“Never use a cannon to kill a fly.”–Confucius
NEW YORK CITY — The list of people murdered by the notorious riding-in-tandem killers in Western Visayas, particularly in Iloilo and Negros, and those massacred in “encounters” and police raids is getting thicker; and it appears that Western Visayas has now become the biggest cemetery in the Philippines.
The latest victims, Mercedes Nava, 66, and Erwin Fontillas, 45, mowed down in broad daylight by unidentified killers riding in motorcycle in Brgy. Calajunan, Mandurriao in Iloilo City in the Philippines on January 4, 2019, were another unarmed civilians.
The unprovoked double murder perpetrated in the first week of New Year could mean only one thing: a culture of impunity has now beclouded the “City of Love.”
The killing spree that included the massacres last year of seven suspected members of the New People’s Army (NPA) in Antique in August and the nine farmers in Sagay, Negros Occidental in October; the unsolved murders also last year of Small Town Lottery (STL) operator Samuel Aguilar in March, village chief Remia Gregori in June, and ex-cop Apple Alag in November and Bacolod lawyers and Rafael Atotubo and Ben Ramos, to name only a few, means nobody is safe anymore–not even lawyers, priests, cops, journalists, students, farmers, vendors, and drug addicts.
Every now and then there is violence and bloodshed; and dead bodies are piling up.
If the killings won’t stop, we will soon have to put all the cadavers together in one extended cemetery for all the victims of violence and atrocities.
The reputation of the Police Regional Office 6 (PRO-6) headed by Chief Supt. John Bulalacao is at stake here.
The people are pinning their hopes on the police authority for the progress and quick resolution of the aforementioned sensational crimes.
Ilonggos are anxiously waiting for the immediate arrest and the filing of necessary cases in court against the culprits.
As the people’s demand for justice accelerates, the authorities can’t afford to let those cases slumber or be buried in the police files and be subsequently forgotten and become part of statistics.
Some of these murders aren’t really difficult to crack.
The pieces of evidence and major leads in some of these cases are just waiting to be dug up and unsnarled by determined investigators.

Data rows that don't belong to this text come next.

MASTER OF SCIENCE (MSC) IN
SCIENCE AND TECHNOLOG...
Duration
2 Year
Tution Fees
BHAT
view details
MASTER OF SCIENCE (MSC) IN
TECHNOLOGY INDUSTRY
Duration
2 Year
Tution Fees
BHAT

There are many available sources and resources to tap and where to start untangling the ropes of puzzlement: social and mainstream media, community assets, history or background of the involved parties–their affiliations and activities.
If we believe some of the tipsters and sources, most of the hired killers haven’t really left the region and are just waiting for their next lucrative “assignment.”

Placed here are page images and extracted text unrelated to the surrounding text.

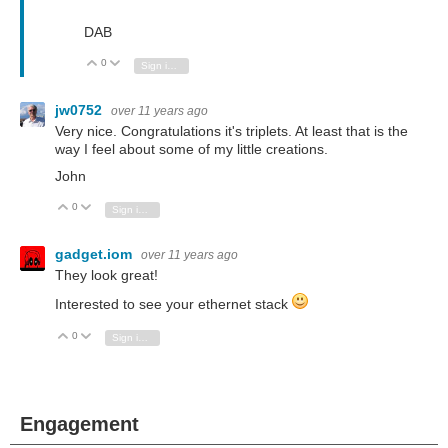
DAB
0
Vote Up
Vote Down
Sign in to reply
jw0752
over 11 years ago
Very nice. Congratulations it's triplets. At least that is the
way I feel about some of my little creations.
John
0
Vote Up
Vote Down
Sign in to reply
gadget.iom
over 11 years ago
They look great!
Interested to see your ethernet stack
0
Vote Up
Vote Down
Sign in to reply
Engagement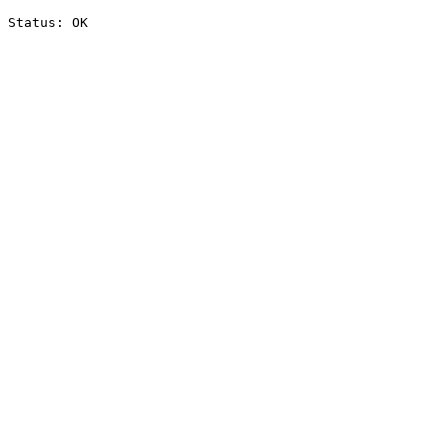
Status: OK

The motives behind some of these murders can be obtained in the script of soap opera films–jealousy, vengeance, double cross, hatred, envy, avarice, rivalry, politics.
With its vast intelligence resources, there is no way the police can’t put all the dots in their proper holes and solve the puzzles one after another.
We have full trust and confidence on the Philippine National Police (PNP) to finish the job.